▸ **Work required**
For each line below that holds "pour", return the line as it stands.

▸ **Dataset content**
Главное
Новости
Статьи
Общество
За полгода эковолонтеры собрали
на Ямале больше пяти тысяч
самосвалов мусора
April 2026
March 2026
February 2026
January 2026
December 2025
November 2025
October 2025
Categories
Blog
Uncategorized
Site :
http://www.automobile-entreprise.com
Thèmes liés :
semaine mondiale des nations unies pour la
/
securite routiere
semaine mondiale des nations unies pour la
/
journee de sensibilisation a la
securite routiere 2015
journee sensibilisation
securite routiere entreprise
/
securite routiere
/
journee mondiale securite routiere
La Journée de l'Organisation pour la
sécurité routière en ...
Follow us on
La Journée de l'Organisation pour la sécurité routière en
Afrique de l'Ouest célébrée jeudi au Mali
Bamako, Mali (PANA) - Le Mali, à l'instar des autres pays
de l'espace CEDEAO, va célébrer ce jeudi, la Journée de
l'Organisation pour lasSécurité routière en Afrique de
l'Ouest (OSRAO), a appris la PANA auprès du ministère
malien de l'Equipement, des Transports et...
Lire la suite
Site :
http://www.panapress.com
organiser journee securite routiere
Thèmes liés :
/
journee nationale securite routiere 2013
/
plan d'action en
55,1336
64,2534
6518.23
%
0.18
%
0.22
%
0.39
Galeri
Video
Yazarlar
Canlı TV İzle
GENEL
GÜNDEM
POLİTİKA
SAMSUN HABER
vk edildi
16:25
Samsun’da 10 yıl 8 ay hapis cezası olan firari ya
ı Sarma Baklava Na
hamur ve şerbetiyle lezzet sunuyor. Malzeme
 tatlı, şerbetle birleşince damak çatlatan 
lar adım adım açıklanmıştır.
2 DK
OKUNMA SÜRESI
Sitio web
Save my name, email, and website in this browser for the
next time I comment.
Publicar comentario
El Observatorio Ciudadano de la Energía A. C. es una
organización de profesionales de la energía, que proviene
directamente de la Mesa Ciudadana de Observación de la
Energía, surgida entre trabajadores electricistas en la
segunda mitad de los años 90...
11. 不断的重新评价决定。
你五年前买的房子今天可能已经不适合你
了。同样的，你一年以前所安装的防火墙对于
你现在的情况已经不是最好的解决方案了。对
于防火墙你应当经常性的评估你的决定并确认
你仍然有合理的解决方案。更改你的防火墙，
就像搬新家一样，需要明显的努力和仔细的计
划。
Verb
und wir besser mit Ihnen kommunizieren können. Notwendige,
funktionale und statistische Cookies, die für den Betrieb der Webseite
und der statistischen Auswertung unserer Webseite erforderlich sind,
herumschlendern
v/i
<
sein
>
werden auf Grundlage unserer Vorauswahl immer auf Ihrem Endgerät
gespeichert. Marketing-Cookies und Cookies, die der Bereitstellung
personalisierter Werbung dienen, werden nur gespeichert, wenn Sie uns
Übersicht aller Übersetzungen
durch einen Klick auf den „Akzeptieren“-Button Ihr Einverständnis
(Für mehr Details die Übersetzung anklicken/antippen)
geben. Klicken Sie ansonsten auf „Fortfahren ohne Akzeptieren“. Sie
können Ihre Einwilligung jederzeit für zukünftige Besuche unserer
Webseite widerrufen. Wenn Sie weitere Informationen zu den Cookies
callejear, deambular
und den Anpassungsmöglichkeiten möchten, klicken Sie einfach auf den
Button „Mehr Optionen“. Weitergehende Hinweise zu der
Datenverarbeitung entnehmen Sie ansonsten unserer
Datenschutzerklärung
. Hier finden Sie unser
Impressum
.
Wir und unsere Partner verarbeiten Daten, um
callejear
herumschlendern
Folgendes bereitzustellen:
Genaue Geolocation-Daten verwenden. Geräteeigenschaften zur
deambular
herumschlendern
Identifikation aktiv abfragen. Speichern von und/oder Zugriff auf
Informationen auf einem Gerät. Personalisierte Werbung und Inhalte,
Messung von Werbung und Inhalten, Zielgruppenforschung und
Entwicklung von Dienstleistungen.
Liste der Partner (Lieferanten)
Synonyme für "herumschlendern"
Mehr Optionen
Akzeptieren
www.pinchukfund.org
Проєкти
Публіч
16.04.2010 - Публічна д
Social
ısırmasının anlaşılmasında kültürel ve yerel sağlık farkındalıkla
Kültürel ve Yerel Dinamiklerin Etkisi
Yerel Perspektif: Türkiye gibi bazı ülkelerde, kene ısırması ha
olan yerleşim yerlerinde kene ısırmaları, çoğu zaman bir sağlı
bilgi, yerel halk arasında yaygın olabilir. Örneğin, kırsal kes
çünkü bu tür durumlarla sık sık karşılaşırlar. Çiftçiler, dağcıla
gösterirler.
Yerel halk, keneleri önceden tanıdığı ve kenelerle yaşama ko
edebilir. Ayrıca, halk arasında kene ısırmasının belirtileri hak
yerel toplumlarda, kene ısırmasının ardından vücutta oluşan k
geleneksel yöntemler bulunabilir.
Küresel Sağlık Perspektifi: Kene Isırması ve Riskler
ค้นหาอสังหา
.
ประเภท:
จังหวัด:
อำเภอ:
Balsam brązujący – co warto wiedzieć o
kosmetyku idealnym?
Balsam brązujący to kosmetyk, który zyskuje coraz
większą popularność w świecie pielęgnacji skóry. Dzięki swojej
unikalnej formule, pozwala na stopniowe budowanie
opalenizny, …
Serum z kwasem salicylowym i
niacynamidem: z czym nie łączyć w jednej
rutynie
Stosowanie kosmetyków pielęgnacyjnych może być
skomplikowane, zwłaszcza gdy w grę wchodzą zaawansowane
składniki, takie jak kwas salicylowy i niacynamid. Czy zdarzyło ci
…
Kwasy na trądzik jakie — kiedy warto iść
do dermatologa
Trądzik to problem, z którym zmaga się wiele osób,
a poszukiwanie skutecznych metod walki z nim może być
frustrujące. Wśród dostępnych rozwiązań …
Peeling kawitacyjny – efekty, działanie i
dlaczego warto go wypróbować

▸ **Exercise answer**
semaine mondiale des nations unies pour la
semaine mondiale des nations unies pour la
La Journée de l'Organisation pour la
La Journée de l'Organisation pour la sécurité routière en
l'Organisation pour lasSécurité routière en Afrique de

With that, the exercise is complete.